Mais le modèle trouve aujourd’hui ses limites. L’économie allemande n’est pas suffisamment diversifiée et repose trop sur ses secteurs industriels traditionnels. La valorisation de ses entreprises en subit les conséquences. Il n’y a qu’un groupe allemand, SAP, dans l’indice DAX 30 qui vaut plus de 100 milliards d’euros. Dans le CAC 40, il y an a cinq, LVMH, L’Oréal, Total, Sanofi et Airbus.  La crise qui frappe son industrie automobile est intervenue dans un contexte de ralentissement économique global et de montée des tensions protectionnistes. La croissance est maintenant quasiment nulle. La chute de la démographie a un avantage : elle rend le plein emploi plus facilement accessible. Mais elle pèse sur la demande intérieure et conduit à un vieillissement de la population inquiétant pour les finances publiques et les systèmes de retraites. La solution un moment imaginée, le recours massif à l’immigration, s’est révélé impopulaire et le gouvernement a dû reculer. Ce nouveau contexte n’est pas sans conséquences politiques et il a provoqué une montée des mouvements populistes au détriment des partis traditionnels, la CDU-CSU et le SPD. Après les élections générales de 2017, il a fallu quatre mois pour constituer un gouvernement, les deux partis de la grande coalition n’obtenant pas pour la première fois à eux seuls la majorité au Bundestag.
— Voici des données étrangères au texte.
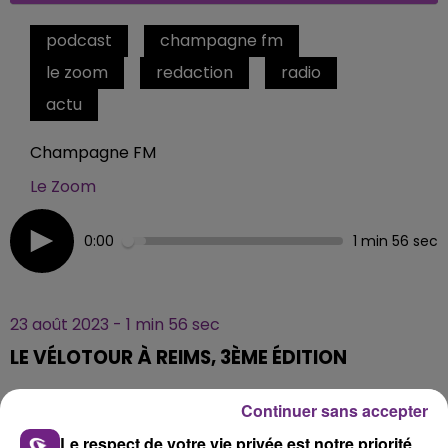
podcast
champagne fm
le zoom
redaction
radio
actu
Champagne FM
Le Zoom
0:00
1 min 56 sec
23 août 2023 - 1 min 56 sec
LE VÉLOTOUR À REIMS, 3ÈME ÉDITION
Continuer sans accepter
Chaque jour la rédaction CHAMPAGNE FM, vous
Le respect de votre vie privée est notre priorité
propose un ZOOM sur un sujet d'actualité. Rencontre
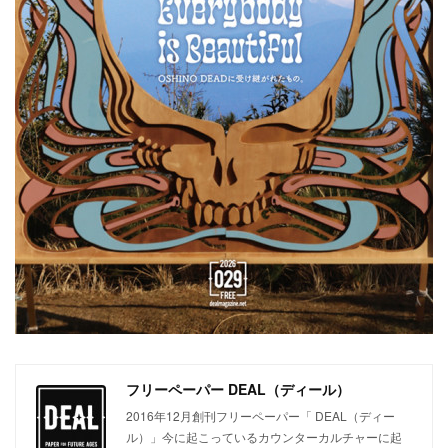
フリーペーパー DEAL（ディール）
2016年12月創刊フリーペーパー「 DEAL（ディー
ル）」今に起こっているカウンターカルチャーに起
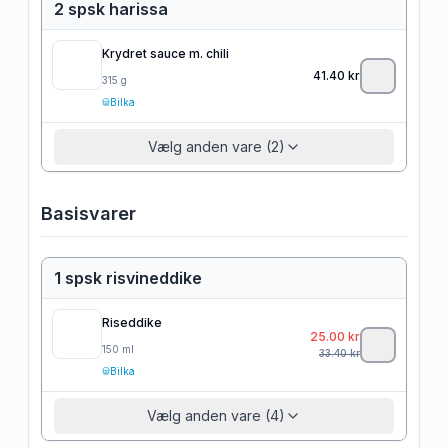
2 spsk harissa
Krydret sauce m. chili
41.40
kr
315
g
Bilka
Vælg anden vare (2)
Basisvarer
1 spsk risvineddike
Riseddike
25.00
kr
150
ml
33.40
kr
Bilka
Vælg anden vare (4)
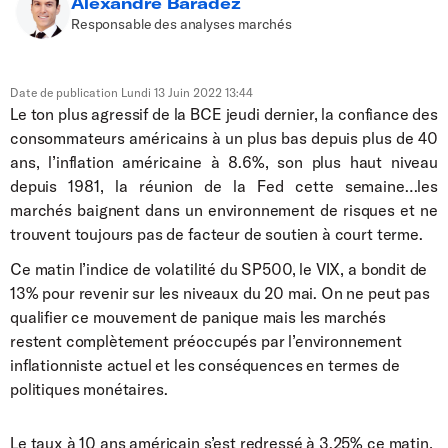
Alexandre Baradez
Responsable des analyses marchés
Date de publication
Lundi 13 Juin 2022 13:44
Le ton plus agressif de la BCE jeudi dernier, la confiance des
consommateurs américains à un plus bas depuis plus de 40
ans, l’inflation américaine à 8.6%, son plus haut niveau
depuis 1981, la réunion de la Fed cette semaine…les
marchés baignent dans un environnement de risques et ne
trouvent toujours pas de facteur de soutien à court terme.
Ce matin l’indice de volatilité du SP500, le VIX, a bondit de
13% pour revenir sur les niveaux du 20 mai. On ne peut pas
qualifier ce mouvement de panique mais les marchés
restent complètement préoccupés par l’environnement
inflationniste actuel et les conséquences en termes de
politiques monétaires.
Le taux à 10 ans américain s’est redressé à 3.25% ce matin,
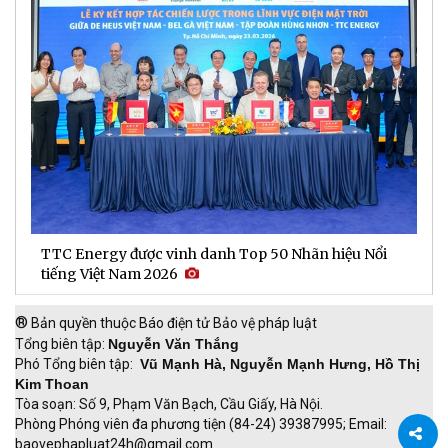
TTC Energy được vinh danh Top 50 Nhãn hiệu Nổi
N
tiếng Việt Nam 2026
c
®
Bản quyền thuộc Báo điện tử Bảo vệ pháp luật
Tổng biên tập:
Nguyễn Văn Thắng
Phó Tổng biên tập:
Vũ Mạnh Hà, Nguyễn Mạnh Hưng, Hồ Thị
Kim Thoan
Tòa soạn: Số 9, Phạm Văn Bạch, Cầu Giấy, Hà Nội.
Phòng Phóng viên đa phương tiện (84-24) 39387995; Email:
baovephapluat24h@gmail.com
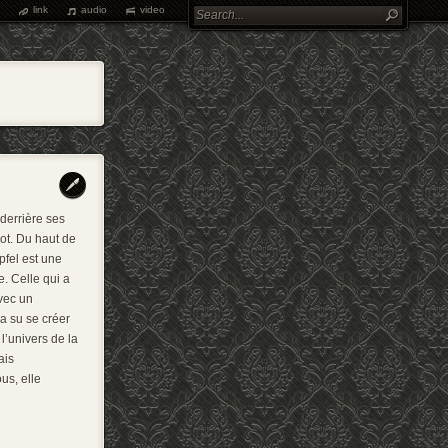
link
audio
video
 derrière ses
ot. Du haut de
pfel est une
. Celle qui a
vec un
 a su se créer
l’univers de la
ais
us, elle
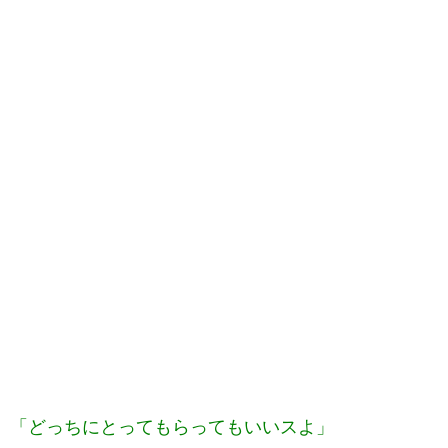
「どっちにとってもらってもいいスよ」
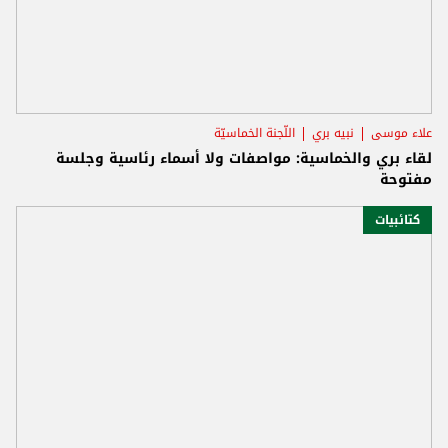
علاء موسى
نبيه بري
اللّجنة الخماسيّة
لقاء بري والخماسية: مواصفات ولا أسماء رئاسية وجلسة
مفتوحة
كتائبيات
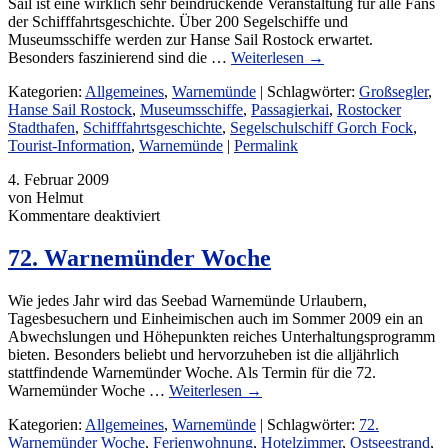
Sail ist eine wirklich sehr beindruckende Veranstaltung für alle Fans
der Schifffahrtsgeschichte. Über 200 Segelschiffe und
Museumsschiffe werden zur Hanse Sail Rostock erwartet.
Besonders faszinierend sind die …
Weiterlesen
→
Kategorien:
Allgemeines
,
Warnemünde
| Schlagwörter:
Großsegler
,
Hanse Sail Rostock
,
Museumsschiffe
,
Passagierkai
,
Rostocker
Stadthafen
,
Schifffahrtsgeschichte
,
Segelschulschiff Gorch Fock
,
Tourist-Information
,
Warnemünde
|
Permalink
4. Februar 2009
von Helmut
für
Kommentare deaktiviert
72.
Warnemünder
72. Warnemünder Woche
Woche
Wie jedes Jahr wird das Seebad Warnemünde Urlaubern,
Tagesbesuchern und Einheimischen auch im Sommer 2009 ein an
Abwechslungen und Höhepunkten reiches Unterhaltungsprogramm
bieten. Besonders beliebt und hervorzuheben ist die alljährlich
stattfindende Warnemünder Woche. Als Termin für die 72.
Warnemünder Woche …
Weiterlesen
→
Kategorien:
Allgemeines
,
Warnemünde
| Schlagwörter:
72.
Warnemünder Woche
,
Ferienwohnung
,
Hotelzimmer
,
Ostseestrand
,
Le ressentiment est encore plus marqué dans les régions est-allemandes où on assiste à chaque élection régionale à une poussée du parti d’extrême droite, l’AfD ou de son homologue de gauche, Die Linke. Lors des trois derniers scrutins, en Saxe, dans le Brandebourg et en Thuringe, l’AfD a obtenu environ 25% des voix, se classant premier ou deuxième. Le SPD a quasiment disparu, sauf dans le Brandebourg et Die Linke a obtenu 26% des suffrages en Thuringe. En Allemagne de l’Ouest, Die Linke est inexistant mais l’AfD est partout en forte progression. L’entêtement de Berlin à vouloir accumuler des excédents budgétaires et commerciaux exclut pour l’instant toute politique de relance, malgré les pressions de ses partenaires européens. Le pays n’est donc pas près de retrouver un rythme de croissance suffisant pour atténuer les tensions sociales. Il y a alors peu de chances que les tendances politiques récentrs s’inversent, surtout à l’Est. Ce ne sera pas sans conséquences sur le résultat des élections générales qui se tiendront dans deux ans.

 On assisterait ainsi à un étonnant renversement de l’histoire. Il y a trente ans, le voisinage d’une Allemagne de l’Ouest prospère avait conduit les Allemands de l’Est à se soulever et à mettre un terme au régime qui les gouvernait. Aujourd’hui, ce qu’il faut bien appeler l’échec de la réunification favorise la montée des partis populistes dans les régions de l’ancienne Allemagne de l’Est au détriment des formations politiques traditionnelles au risque de déstabiliser le pays en le rendant ingouvernable.